WHAT TO WORK ON =
Print the records below exactly, from the line containing "όταν ο διαιτητής ακυρώνει γκολ της" down to the line containing "שמא להילחם?", both lines included, and omit every picture.

AVAILABLE DATA =
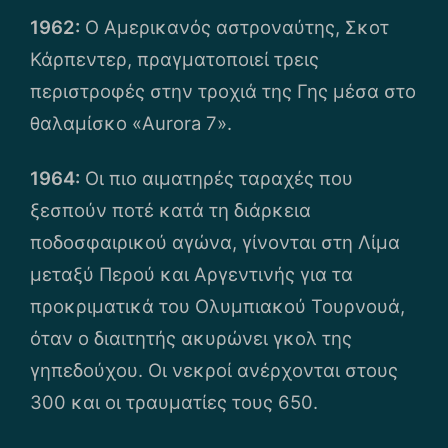
1962:
Ο Αμερικανός αστροναύτης, Σκοτ
Κάρπεντερ, πραγματοποιεί τρεις
περιστροφές στην τροχιά της Γης μέσα στο
θαλαμίσκο «Aurora 7».
1964:
Οι πιο αιματηρές ταραχές που
ξεσπούν ποτέ κατά τη διάρκεια
ποδοσφαιρικού αγώνα, γίνονται στη Λίμα
μεταξύ Περού και Αργεντινής για τα
προκριματικά του Ολυμπιακού Τουρνουά,
όταν ο διαιτητής ακυρώνει γκολ της
γηπεδούχου. Οι νεκροί ανέρχονται στους
300 και οι τραυματίες τους 650.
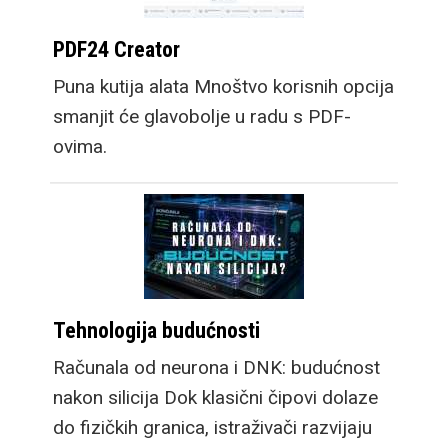
PDF24 Creator
Puna kutija alata Mnoštvo korisnih opcija
smanjit će glavobolje u radu s PDF-
ovima.
Tehnologija budućnosti
Računala od neurona i DNK: budućnost
nakon silicija Dok klasični čipovi dolaze
do fizičkih granica, istraživači razvijaju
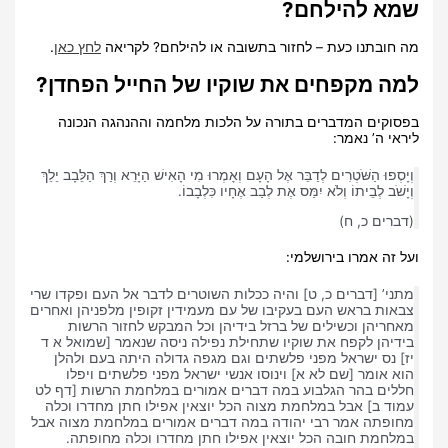
שמא להילחם?
מה חובתנו כעת – לחזור בתשובה או להילחם? לקריאה
לחץ כאן
.
למה מקפחים את שוקיו של החייל הפחדן?
בפסוקים המדברים בתורה על הלכות מלחמה וההנהגה הנכונה
ליראי ה’ נאמר:
וְיָסְפוּ הַשֹּׁטְרִים לְדַבֵּר אֶל הָעָם וְאָמְרוּ מִי הָאִישׁ הַיָּרֵא וְרַךְ הַלֵּבָב יֵלֵךְ
וְיָשֹׁב לְבֵיתוֹ וְלֹא יִמַּס אֶת לְבַב אֶחָיו כִּלְבָבוֹ.
(דברים כ, ח)
ועל זה אמרו בירושלמי:
מתני’ [דברים כ, ט] והיה ככלות השוטרים לדבר אל העם ופקדו שרי
צבאות בראש העם בעקיבו של עם מעמידין זקופין מלפניהן ואחרים
מאחריהן וכשילים של ברזל בידיהן וכל המבקש לחזור הרשות
בידיהן לקפח את שוקיו שתחילת נפילה ניסה שנאמר [שמואל א ד
יז] נס ישראל מפני פלשתים וגם מגפה גדולה היתה בעם ולהלן
הוא אומר [שם לא א] וינוסו אנשי ישראל מפני פלשתים ויפלו
חללים בהר הגלבוע במה דברים אמורים במלחמת הרשות [דף לט
עמוד ב] אבל במלחמת מצוה הכל יוצאין אפילו חתן מחדרו וכלה
מחופתה אמר רבי יהודה במה דברים אמורים במלחמת מצוה אבל
במלחמת חובה הכל יוצאין אפילו חתן מחדרו וכלה מחופתה.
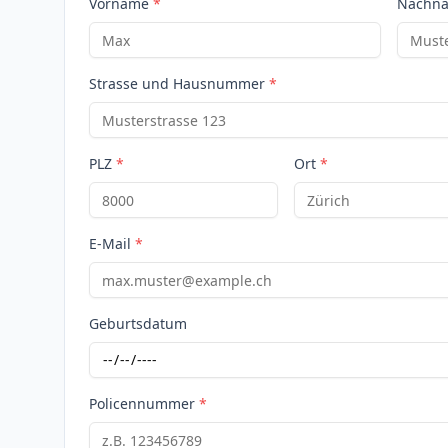
Vorname
*
Nachn
Strasse und Hausnummer
*
PLZ
*
Ort
*
E-Mail
*
Geburtsdatum
Policennummer
*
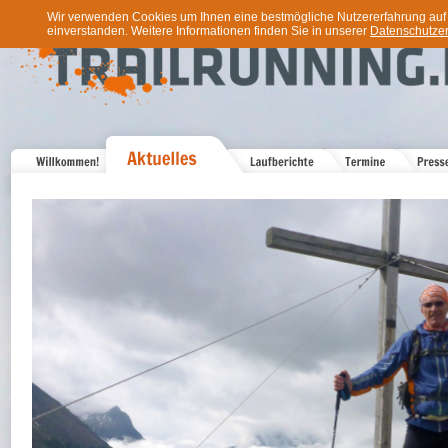
Wir verwenden Cookies um Ihnen eine bestmögliche Nutzererfahrung auf u
einverstanden. Weitere Informationen finden Sie in unserer
Datenschutzer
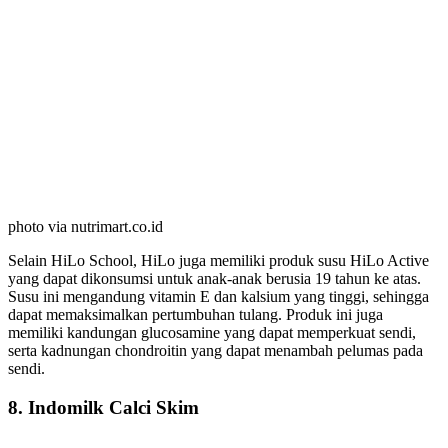
photo via nutrimart.co.id
Selain HiLo School, HiLo juga memiliki produk susu HiLo Active
yang dapat dikonsumsi untuk anak-anak berusia 19 tahun ke atas.
Susu ini mengandung vitamin E dan kalsium yang tinggi, sehingga
dapat memaksimalkan pertumbuhan tulang. Produk ini juga
memiliki kandungan glucosamine yang dapat memperkuat sendi,
serta kadnungan chondroitin yang dapat menambah pelumas pada
sendi.
8. Indomilk Calci Skim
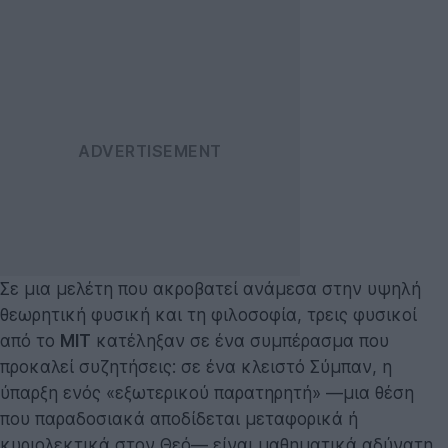
Σε μια μελέτη που ακροβατεί ανάμεσα στην υψηλή
θεωρητική φυσική και τη φιλοσοφία, τρεις φυσικοί
από το
MIT
κατέληξαν σε ένα συμπέρασμα που
προκαλεί συζητήσεις: σε ένα κλειστό Σύμπαν, η
ύπαρξη ενός «εξωτερικού παρατηρητή» —μια θέση
που παραδοσιακά αποδίδεται μεταφορικά ή
κυριολεκτικά στον Θεό— είναι μαθηματικά αδύνατη.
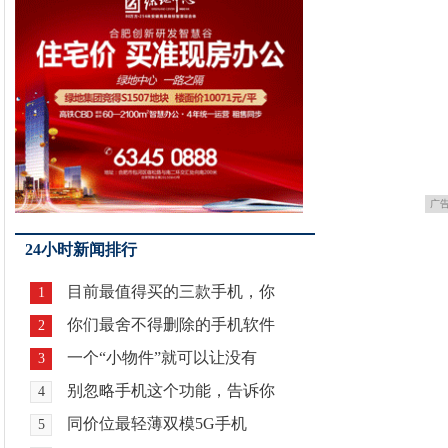
广
24小时新闻排行
目前最值得买的三款手机，你
1
你们最舍不得删除的手机软件
2
一个“小物件”就可以让没有
3
别忽略手机这个功能，告诉你
4
同价位最轻薄双模5G手机
5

ANSWER BELOW =
όταν ο διαιτητής ακυρώνει γκολ της
γηπεδούχου. Οι νεκροί ανέρχονται στους
300 και οι τραυματίες τους 650.
PDF24 Creator
Puna kutija alata Mnoštvo korisnih opcija
smanjit će glavobolje u radu s PDF-
ovima.
Tehnologija budućnosti
Računala od neurona i DNK: budućnost
nakon silicija Dok klasični čipovi dolaze
do fizičkih granica, istraživači razvijaju
שמא להילחם?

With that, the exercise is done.